What you should do:
For every record below, repeat the text exactly and pass over any image.

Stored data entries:
* * * *
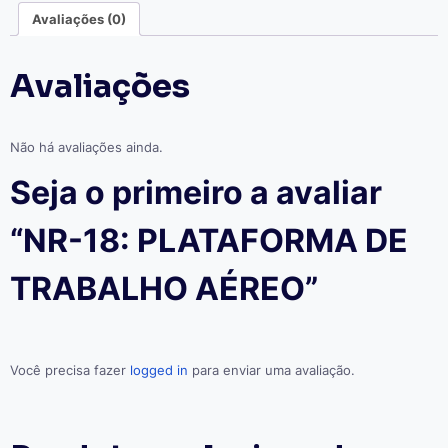
quantidade
Avaliações (0)
Avaliações
Não há avaliações ainda.
Seja o primeiro a avaliar
“NR-18: PLATAFORMA DE
TRABALHO AÉREO”
Você precisa fazer
logged in
para enviar uma avaliação.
* * * *
Your solution:
quantidade
Avaliações (0)
Avaliações
Não há avaliações ainda.
Seja o primeiro a avaliar
“NR-18: PLATAFORMA DE
TRABALHO AÉREO”
Você precisa fazer
logged in
para enviar uma avaliação.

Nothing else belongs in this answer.